Look through the records below, and copy out every line that holds the string "Wenckich".

=== EXTRACTED RECORDS ===

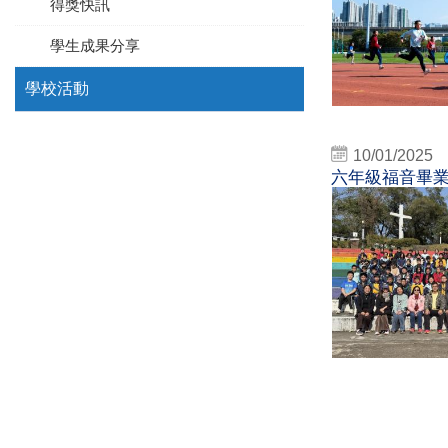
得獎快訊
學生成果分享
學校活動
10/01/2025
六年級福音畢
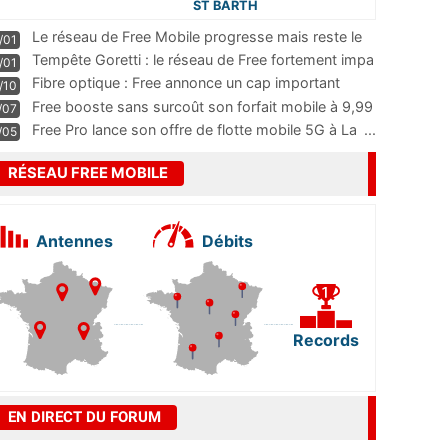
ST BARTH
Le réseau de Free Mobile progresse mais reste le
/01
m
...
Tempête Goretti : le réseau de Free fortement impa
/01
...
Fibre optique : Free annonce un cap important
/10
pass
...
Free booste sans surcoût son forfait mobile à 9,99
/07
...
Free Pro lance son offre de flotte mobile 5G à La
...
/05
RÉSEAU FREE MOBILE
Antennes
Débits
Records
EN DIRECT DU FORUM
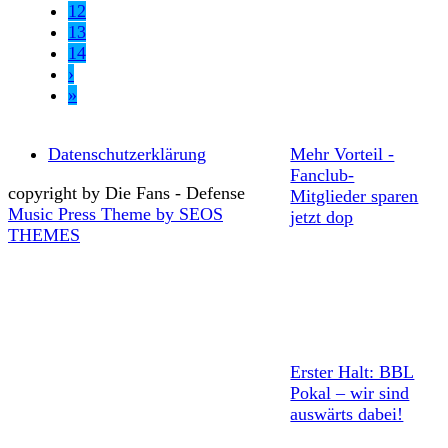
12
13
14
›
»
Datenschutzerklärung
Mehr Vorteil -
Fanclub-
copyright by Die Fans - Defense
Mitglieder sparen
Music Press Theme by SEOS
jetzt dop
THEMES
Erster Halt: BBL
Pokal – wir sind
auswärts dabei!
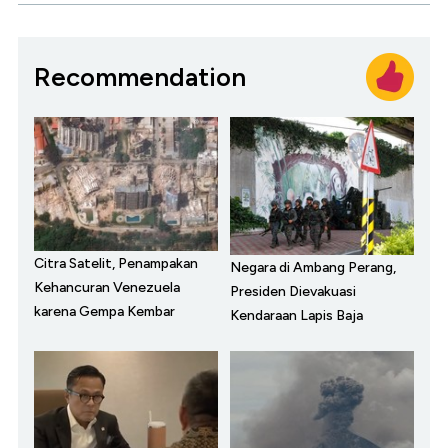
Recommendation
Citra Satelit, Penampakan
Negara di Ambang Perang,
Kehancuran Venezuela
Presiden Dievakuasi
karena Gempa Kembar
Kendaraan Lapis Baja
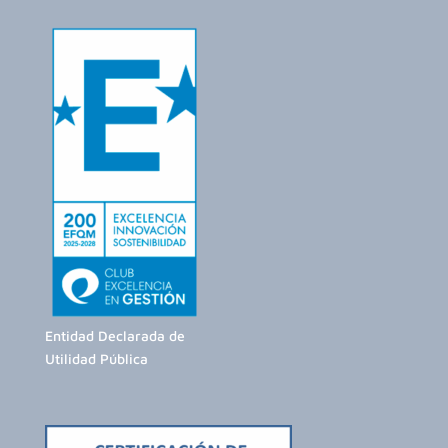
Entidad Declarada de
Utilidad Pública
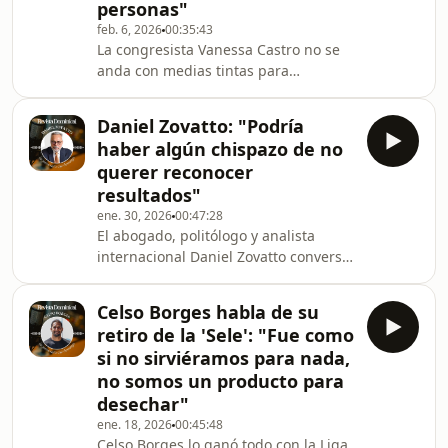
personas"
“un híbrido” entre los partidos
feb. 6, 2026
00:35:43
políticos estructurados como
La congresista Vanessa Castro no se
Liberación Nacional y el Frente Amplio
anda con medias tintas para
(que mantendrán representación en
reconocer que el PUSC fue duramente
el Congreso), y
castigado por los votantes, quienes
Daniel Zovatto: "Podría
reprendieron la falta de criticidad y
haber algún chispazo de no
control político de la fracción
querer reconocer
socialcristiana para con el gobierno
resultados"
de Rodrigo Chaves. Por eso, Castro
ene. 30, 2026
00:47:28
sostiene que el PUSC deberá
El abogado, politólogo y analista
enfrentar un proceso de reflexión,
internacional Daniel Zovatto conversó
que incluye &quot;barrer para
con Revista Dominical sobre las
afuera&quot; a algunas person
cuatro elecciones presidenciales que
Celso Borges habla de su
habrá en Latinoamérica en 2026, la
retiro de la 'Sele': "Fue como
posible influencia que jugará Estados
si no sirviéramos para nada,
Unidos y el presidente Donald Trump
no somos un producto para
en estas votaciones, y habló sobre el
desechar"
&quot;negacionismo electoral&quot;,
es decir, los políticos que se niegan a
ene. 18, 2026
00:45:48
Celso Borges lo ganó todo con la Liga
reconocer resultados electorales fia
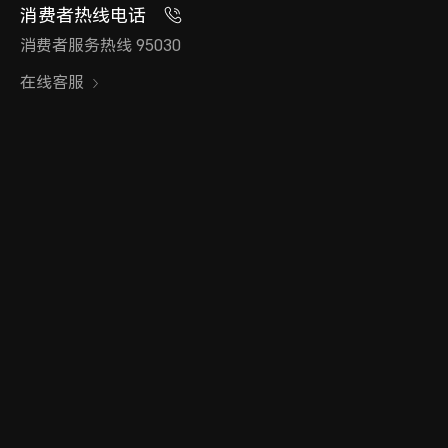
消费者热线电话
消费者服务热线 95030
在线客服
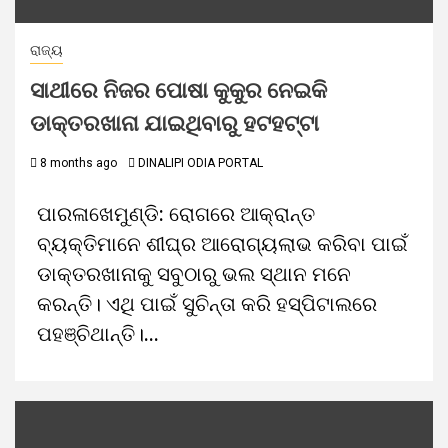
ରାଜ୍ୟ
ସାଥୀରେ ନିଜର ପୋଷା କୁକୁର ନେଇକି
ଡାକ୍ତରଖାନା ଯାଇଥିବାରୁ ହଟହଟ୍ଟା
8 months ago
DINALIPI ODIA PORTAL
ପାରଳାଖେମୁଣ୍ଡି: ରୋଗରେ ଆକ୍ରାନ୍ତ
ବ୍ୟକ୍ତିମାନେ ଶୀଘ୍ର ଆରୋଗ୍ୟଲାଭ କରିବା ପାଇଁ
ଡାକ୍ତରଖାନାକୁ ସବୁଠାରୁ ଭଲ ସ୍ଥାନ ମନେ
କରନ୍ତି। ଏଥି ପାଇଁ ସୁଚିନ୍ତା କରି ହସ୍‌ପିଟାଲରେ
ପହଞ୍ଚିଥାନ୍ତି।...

===
=== EXTRACTED RECORDS ===

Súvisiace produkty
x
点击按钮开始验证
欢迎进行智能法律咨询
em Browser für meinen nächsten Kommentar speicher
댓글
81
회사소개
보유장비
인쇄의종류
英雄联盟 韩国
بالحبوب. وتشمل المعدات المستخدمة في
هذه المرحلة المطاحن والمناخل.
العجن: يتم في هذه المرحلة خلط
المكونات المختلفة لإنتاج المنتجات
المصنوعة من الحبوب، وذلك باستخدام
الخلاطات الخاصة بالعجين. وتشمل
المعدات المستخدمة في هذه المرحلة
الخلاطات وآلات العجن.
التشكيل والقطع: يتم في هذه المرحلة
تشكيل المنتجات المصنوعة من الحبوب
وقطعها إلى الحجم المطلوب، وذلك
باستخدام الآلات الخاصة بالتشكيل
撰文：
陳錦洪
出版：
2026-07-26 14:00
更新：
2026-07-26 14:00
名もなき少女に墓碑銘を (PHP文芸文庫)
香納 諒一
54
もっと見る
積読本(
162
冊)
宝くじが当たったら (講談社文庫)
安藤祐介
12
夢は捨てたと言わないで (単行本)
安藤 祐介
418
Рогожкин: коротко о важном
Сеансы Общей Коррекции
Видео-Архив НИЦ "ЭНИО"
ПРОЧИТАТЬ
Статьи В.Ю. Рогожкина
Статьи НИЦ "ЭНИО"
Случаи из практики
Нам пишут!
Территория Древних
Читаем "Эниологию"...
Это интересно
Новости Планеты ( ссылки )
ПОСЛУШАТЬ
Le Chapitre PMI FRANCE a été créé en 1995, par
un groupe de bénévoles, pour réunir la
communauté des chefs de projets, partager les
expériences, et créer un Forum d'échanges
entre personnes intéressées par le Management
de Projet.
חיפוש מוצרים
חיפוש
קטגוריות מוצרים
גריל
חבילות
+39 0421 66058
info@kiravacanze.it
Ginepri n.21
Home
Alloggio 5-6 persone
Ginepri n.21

===
=== EXTRACTED RECORDS ===

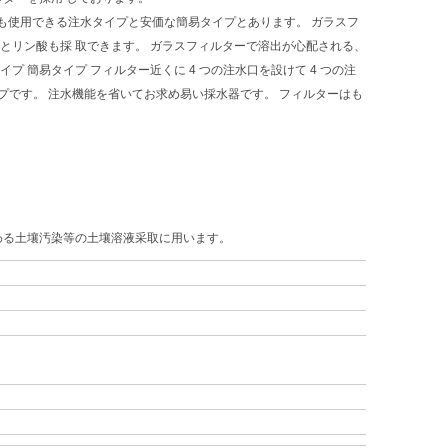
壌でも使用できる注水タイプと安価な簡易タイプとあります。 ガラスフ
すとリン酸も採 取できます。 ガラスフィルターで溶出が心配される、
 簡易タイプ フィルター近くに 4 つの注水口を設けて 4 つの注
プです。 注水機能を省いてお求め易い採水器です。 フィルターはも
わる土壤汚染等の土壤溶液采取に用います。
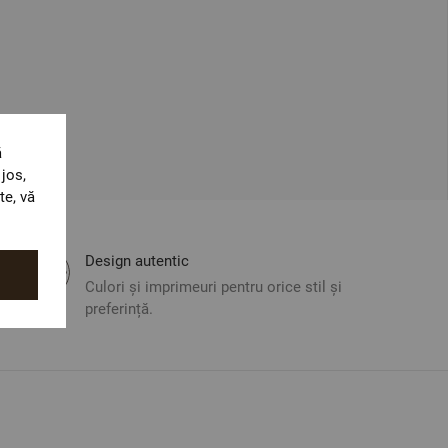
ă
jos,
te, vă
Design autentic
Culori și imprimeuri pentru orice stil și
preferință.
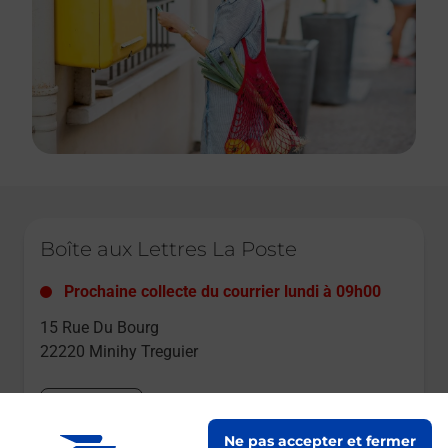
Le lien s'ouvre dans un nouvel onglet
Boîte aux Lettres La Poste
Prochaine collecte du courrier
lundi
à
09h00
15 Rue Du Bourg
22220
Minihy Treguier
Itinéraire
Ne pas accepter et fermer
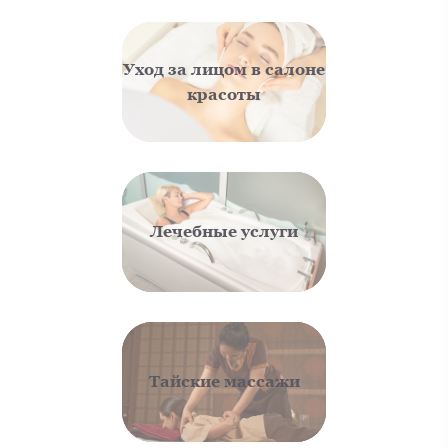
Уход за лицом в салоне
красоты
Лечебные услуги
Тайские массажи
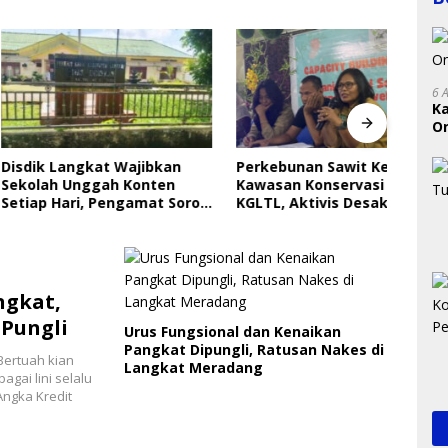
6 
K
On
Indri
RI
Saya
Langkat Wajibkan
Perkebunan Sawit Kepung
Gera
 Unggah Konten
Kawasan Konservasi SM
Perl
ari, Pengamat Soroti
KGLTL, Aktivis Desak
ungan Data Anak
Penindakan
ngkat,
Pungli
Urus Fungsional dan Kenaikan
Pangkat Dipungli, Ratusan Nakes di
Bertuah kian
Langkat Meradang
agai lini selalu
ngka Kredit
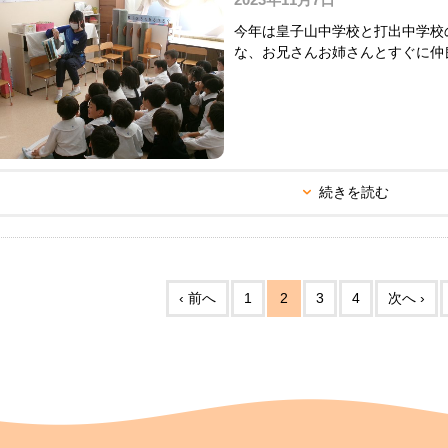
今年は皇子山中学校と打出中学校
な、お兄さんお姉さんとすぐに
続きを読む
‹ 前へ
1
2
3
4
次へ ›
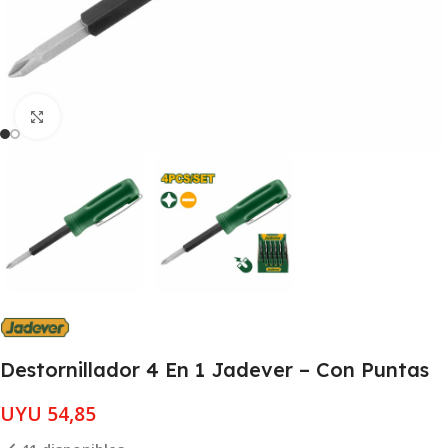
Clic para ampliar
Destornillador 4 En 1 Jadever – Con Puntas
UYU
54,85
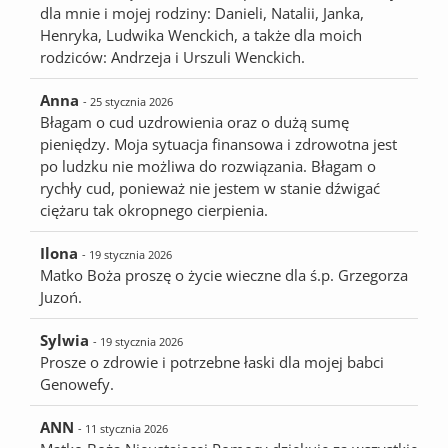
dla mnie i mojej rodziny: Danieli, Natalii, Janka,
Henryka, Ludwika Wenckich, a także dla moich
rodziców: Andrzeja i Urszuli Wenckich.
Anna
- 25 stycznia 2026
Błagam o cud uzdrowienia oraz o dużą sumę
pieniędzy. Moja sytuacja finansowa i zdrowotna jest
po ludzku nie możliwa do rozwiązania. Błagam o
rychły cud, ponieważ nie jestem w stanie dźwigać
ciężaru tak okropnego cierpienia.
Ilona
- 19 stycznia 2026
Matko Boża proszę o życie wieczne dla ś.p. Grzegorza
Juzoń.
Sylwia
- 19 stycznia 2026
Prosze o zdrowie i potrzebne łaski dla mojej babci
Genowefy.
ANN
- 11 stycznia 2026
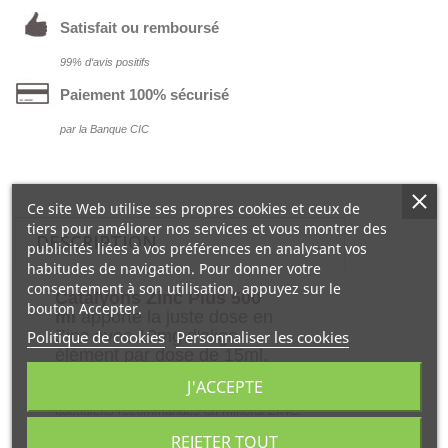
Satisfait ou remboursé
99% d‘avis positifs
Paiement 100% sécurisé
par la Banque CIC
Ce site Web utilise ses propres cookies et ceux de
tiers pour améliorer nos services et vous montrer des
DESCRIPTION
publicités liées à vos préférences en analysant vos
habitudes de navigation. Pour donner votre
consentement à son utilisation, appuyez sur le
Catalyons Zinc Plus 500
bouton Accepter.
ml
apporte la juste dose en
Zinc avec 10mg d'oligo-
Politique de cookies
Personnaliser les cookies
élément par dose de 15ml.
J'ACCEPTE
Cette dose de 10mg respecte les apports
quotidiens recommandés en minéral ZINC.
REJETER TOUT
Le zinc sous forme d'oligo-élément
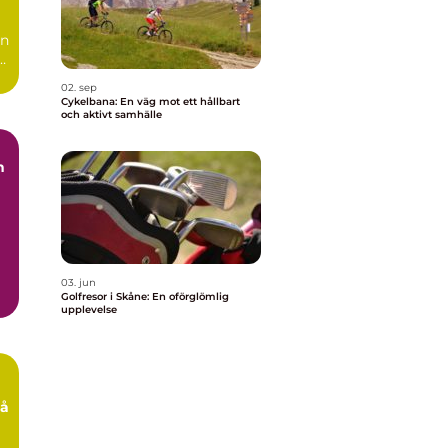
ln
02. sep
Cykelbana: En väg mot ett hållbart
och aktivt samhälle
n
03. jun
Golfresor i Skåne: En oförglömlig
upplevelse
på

===

_RESULT FOR THIS EXERCISE_:
Henryka, Ludwika Wenckich, a także dla moich
rodziców: Andrzeja i Urszuli Wenckich.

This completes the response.